Saved entries

□ □ □ □

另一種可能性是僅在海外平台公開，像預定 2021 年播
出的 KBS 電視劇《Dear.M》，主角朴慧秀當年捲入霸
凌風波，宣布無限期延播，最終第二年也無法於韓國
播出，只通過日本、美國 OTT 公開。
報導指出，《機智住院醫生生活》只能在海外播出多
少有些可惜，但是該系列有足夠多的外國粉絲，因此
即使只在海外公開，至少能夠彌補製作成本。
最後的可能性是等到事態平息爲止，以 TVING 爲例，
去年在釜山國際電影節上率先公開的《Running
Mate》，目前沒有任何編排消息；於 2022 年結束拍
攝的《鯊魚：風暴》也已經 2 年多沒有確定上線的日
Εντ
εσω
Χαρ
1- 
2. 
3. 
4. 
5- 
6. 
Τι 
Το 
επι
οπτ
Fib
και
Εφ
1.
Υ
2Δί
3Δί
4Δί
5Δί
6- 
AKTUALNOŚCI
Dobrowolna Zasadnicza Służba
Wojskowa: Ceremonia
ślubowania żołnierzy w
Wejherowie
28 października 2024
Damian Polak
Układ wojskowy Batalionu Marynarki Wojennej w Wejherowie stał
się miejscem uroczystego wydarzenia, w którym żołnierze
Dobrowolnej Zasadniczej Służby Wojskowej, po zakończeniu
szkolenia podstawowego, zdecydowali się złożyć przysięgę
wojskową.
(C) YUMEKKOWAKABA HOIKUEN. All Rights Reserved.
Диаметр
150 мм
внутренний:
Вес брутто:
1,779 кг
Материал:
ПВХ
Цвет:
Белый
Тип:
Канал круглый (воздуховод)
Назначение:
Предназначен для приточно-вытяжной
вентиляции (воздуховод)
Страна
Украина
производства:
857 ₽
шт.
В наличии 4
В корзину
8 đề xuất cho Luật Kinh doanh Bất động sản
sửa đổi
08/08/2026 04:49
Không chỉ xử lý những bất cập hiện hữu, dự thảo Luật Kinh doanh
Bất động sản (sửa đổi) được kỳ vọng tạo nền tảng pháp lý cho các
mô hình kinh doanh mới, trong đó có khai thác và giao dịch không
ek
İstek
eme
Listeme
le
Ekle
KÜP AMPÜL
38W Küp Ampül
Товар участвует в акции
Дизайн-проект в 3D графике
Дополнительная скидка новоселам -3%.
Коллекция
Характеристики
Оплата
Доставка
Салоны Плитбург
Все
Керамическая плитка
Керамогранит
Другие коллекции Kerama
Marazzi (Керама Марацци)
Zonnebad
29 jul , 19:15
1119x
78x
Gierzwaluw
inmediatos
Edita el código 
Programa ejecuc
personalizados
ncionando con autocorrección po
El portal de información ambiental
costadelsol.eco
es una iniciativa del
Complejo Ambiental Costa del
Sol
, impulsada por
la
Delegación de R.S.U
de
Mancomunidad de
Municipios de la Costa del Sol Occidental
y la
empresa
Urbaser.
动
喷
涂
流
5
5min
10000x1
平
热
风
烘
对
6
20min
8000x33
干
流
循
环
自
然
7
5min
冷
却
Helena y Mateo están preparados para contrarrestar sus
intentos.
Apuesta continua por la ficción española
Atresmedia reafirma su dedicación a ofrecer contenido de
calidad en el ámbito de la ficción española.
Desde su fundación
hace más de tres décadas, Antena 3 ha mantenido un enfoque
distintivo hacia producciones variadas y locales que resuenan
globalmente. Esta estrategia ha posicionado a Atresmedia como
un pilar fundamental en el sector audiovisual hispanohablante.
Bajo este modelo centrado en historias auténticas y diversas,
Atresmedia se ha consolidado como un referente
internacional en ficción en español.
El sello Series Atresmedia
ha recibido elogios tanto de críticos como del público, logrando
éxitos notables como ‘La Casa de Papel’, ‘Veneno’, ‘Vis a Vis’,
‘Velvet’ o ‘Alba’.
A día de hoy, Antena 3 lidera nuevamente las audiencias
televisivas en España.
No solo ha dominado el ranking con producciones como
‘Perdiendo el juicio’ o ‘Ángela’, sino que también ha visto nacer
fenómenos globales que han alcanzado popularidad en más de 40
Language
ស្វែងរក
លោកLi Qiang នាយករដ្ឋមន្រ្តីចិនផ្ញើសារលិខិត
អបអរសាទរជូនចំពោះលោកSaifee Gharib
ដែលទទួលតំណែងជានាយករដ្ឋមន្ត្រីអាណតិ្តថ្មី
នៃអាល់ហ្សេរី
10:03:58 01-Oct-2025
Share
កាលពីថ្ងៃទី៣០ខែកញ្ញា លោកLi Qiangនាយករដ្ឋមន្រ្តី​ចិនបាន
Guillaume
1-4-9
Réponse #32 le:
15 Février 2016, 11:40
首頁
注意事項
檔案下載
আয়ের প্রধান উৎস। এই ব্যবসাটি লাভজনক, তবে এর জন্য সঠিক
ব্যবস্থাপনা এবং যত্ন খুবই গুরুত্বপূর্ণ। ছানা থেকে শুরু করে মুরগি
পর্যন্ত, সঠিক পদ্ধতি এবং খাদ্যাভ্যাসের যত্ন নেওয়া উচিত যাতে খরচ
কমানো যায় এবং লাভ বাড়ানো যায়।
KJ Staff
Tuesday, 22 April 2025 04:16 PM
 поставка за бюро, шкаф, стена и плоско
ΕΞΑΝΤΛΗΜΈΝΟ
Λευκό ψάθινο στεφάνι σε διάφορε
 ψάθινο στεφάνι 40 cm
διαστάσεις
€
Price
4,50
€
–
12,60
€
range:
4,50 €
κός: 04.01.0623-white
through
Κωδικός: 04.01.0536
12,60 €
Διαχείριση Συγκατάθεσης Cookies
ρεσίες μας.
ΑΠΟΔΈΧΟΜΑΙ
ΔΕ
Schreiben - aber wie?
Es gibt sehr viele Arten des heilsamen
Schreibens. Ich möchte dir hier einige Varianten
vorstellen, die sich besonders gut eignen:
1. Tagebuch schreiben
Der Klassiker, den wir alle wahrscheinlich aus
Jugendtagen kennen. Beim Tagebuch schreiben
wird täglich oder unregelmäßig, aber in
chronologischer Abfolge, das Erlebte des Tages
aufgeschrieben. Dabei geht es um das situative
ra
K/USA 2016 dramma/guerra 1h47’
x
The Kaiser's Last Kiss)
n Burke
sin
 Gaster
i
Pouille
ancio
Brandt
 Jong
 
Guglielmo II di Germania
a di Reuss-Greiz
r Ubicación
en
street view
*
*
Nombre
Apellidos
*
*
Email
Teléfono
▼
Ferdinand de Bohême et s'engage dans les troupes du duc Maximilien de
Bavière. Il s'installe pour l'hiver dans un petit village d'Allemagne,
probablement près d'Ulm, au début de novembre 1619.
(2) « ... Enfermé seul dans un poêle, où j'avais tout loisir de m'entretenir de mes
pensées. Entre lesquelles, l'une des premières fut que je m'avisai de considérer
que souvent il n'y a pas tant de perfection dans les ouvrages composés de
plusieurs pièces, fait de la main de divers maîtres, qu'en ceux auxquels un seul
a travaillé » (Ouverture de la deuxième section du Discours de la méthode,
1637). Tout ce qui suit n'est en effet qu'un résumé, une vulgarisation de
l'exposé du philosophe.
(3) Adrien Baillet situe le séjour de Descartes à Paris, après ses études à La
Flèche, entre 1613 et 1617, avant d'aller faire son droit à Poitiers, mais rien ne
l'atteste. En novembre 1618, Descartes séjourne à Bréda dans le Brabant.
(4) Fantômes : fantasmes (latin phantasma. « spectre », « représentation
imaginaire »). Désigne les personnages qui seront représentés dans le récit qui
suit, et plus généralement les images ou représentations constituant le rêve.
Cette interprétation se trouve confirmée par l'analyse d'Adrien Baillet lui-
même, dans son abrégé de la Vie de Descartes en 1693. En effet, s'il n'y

□ □ □ □

Without omitting anything, set down all the entries above again.

另一種可能性是僅在海外平台公開，像預定 2021 年播
出的 KBS 電視劇《Dear.M》，主角朴慧秀當年捲入霸
凌風波，宣布無限期延播，最終第二年也無法於韓國
播出，只通過日本、美國 OTT 公開。
報導指出，《機智住院醫生生活》只能在海外播出多
少有些可惜，但是該系列有足夠多的外國粉絲，因此
即使只在海外公開，至少能夠彌補製作成本。
最後的可能性是等到事態平息爲止，以 TVING 爲例，
去年在釜山國際電影節上率先公開的《Running
Mate》，目前沒有任何編排消息；於 2022 年結束拍
攝的《鯊魚：風暴》也已經 2 年多沒有確定上線的日
Εντ
εσω
Χαρ
1- 
2. 
3. 
4. 
5- 
6. 
Τι 
Το 
επι
οπτ
Fib
και
Εφ
1.
Υ
2Δί
3Δί
4Δί
5Δί
6- 
AKTUALNOŚCI
Dobrowolna Zasadnicza Służba
Wojskowa: Ceremonia
ślubowania żołnierzy w
Wejherowie
28 października 2024
Damian Polak
Układ wojskowy Batalionu Marynarki Wojennej w Wejherowie stał
się miejscem uroczystego wydarzenia, w którym żołnierze
Dobrowolnej Zasadniczej Służby Wojskowej, po zakończeniu
szkolenia podstawowego, zdecydowali się złożyć przysięgę
wojskową.
(C) YUMEKKOWAKABA HOIKUEN. All Rights Reserved.
Диаметр
150 мм
внутренний:
Вес брутто:
1,779 кг
Материал:
ПВХ
Цвет:
Белый
Тип:
Канал круглый (воздуховод)
Назначение:
Предназначен для приточно-вытяжной
вентиляции (воздуховод)
Страна
Украина
производства:
857 ₽
шт.
В наличии 4
В корзину
8 đề xuất cho Luật Kinh doanh Bất động sản
sửa đổi
08/08/2026 04:49
Không chỉ xử lý những bất cập hiện hữu, dự thảo Luật Kinh doanh
Bất động sản (sửa đổi) được kỳ vọng tạo nền tảng pháp lý cho các
mô hình kinh doanh mới, trong đó có khai thác và giao dịch không
ek
İstek
eme
Listeme
le
Ekle
KÜP AMPÜL
38W Küp Ampül
Товар участвует в акции
Дизайн-проект в 3D графике
Дополнительная скидка новоселам -3%.
Коллекция
Характеристики
Оплата
Доставка
Салоны Плитбург
Все
Керамическая плитка
Керамогранит
Другие коллекции Kerama
Marazzi (Керама Марацци)
Zonnebad
29 jul , 19:15
1119x
78x
Gierzwaluw
inmediatos
Edita el código 
Programa ejecuc
personalizados
ncionando con autocorrección po
El portal de información ambiental
costadelsol.eco
es una iniciativa del
Complejo Ambiental Costa del
Sol
, impulsada por
la
Delegación de R.S.U
de
Mancomunidad de
Municipios de la Costa del Sol Occidental
y la
empresa
Urbaser.
动
喷
涂
流
5
5min
10000x1
平
热
风
烘
对
6
20min
8000x33
干
流
循
环
自
然
7
5min
冷
却
Helena y Mateo están preparados para contrarrestar sus
intentos.
Apuesta continua por la ficción española
Atresmedia reafirma su dedicación a ofrecer contenido de
calidad en el ámbito de la ficción española.
Desde su fundación
hace más de tres décadas, Antena 3 ha mantenido un enfoque
distintivo hacia producciones variadas y locales que resuenan
globalmente. Esta estrategia ha posicionado a Atresmedia como
un pilar fundamental en el sector audiovisual hispanohablante.
Bajo este modelo centrado en historias auténticas y diversas,
Atresmedia se ha consolidado como un referente
internacional en ficción en español.
El sello Series Atresmedia
ha recibido elogios tanto de críticos como del público, logrando
éxitos notables como ‘La Casa de Papel’, ‘Veneno’, ‘Vis a Vis’,
‘Velvet’ o ‘Alba’.
A día de hoy, Antena 3 lidera nuevamente las audiencias
televisivas en España.
No solo ha dominado el ranking con producciones como
‘Perdiendo el juicio’ o ‘Ángela’, sino que también ha visto nacer
fenómenos globales que han alcanzado popularidad en más de 40
Language
ស្វែងរក
លោកLi Qiang នាយករដ្ឋមន្រ្តីចិនផ្ញើសារលិខិត
អបអរសាទរជូនចំពោះលោកSaifee Gharib
ដែលទទួលតំណែងជានាយករដ្ឋមន្ត្រីអាណតិ្តថ្មី
នៃអាល់ហ្សេរី
10:03:58 01-Oct-2025
Share
កាលពីថ្ងៃទី៣០ខែកញ្ញា លោកLi Qiangនាយករដ្ឋមន្រ្តី​ចិនបាន
Guillaume
1-4-9
Réponse #32 le:
15 Février 2016, 11:40
首頁
注意事項
檔案下載
আয়ের প্রধান উৎস। এই ব্যবসাটি লাভজনক, তবে এর জন্য সঠিক
ব্যবস্থাপনা এবং যত্ন খুবই গুরুত্বপূর্ণ। ছানা থেকে শুরু করে মুরগি
পর্যন্ত, সঠিক পদ্ধতি এবং খাদ্যাভ্যাসের যত্ন নেওয়া উচিত যাতে খরচ
কমানো যায় এবং লাভ বাড়ানো যায়।
KJ Staff
Tuesday, 22 April 2025 04:16 PM
 поставка за бюро, шкаф, стена и плоско
ΕΞΑΝΤΛΗΜΈΝΟ
Λευκό ψάθινο στεφάνι σε διάφορε
 ψάθινο στεφάνι 40 cm
διαστάσεις
€
Price
4,50
€
–
12,60
€
range:
4,50 €
κός: 04.01.0623-white
through
Κωδικός: 04.01.0536
12,60 €
Διαχείριση Συγκατάθεσης Cookies
ρεσίες μας.
ΑΠΟΔΈΧΟΜΑΙ
ΔΕ
Schreiben - aber wie?
Es gibt sehr viele Arten des heilsamen
Schreibens. Ich möchte dir hier einige Varianten
vorstellen, die sich besonders gut eignen:
1. Tagebuch schreiben
Der Klassiker, den wir alle wahrscheinlich aus
Jugendtagen kennen. Beim Tagebuch schreiben
wird täglich oder unregelmäßig, aber in
chronologischer Abfolge, das Erlebte des Tages
aufgeschrieben. Dabei geht es um das situative
ra
K/USA 2016 dramma/guerra 1h47’
x
The Kaiser's Last Kiss)
n Burke
sin
 Gaster
i
Pouille
ancio
Brandt
 Jong
 
Guglielmo II di Germania
a di Reuss-Greiz
r Ubicación
en
street view
*
*
Nombre
Apellidos
*
*
Email
Teléfono
▼
Ferdinand de Bohême et s'engage dans les troupes du duc Maximilien de
Bavière. Il s'installe pour l'hiver dans un petit village d'Allemagne,
probablement près d'Ulm, au début de novembre 1619.
(2) « ... Enfermé seul dans un poêle, où j'avais tout loisir de m'entretenir de mes
pensées. Entre lesquelles, l'une des premières fut que je m'avisai de considérer
que souvent il n'y a pas tant de perfection dans les ouvrages composés de
plusieurs pièces, fait de la main de divers maîtres, qu'en ceux auxquels un seul
a travaillé » (Ouverture de la deuxième section du Discours de la méthode,
1637). Tout ce qui suit n'est en effet qu'un résumé, une vulgarisation de
l'exposé du philosophe.
(3) Adrien Baillet situe le séjour de Descartes à Paris, après ses études à La
Flèche, entre 1613 et 1617, avant d'aller faire son droit à Poitiers, mais rien ne
l'atteste. En novembre 1618, Descartes séjourne à Bréda dans le Brabant.
(4) Fantômes : fantasmes (latin phantasma. « spectre », « représentation
imaginaire »). Désigne les personnages qui seront représentés dans le récit qui
suit, et plus généralement les images ou représentations constituant le rêve.
Cette interprétation se trouve confirmée par l'analyse d'Adrien Baillet lui-
même, dans son abrégé de la Vie de Descartes en 1693. En effet, s'il n'y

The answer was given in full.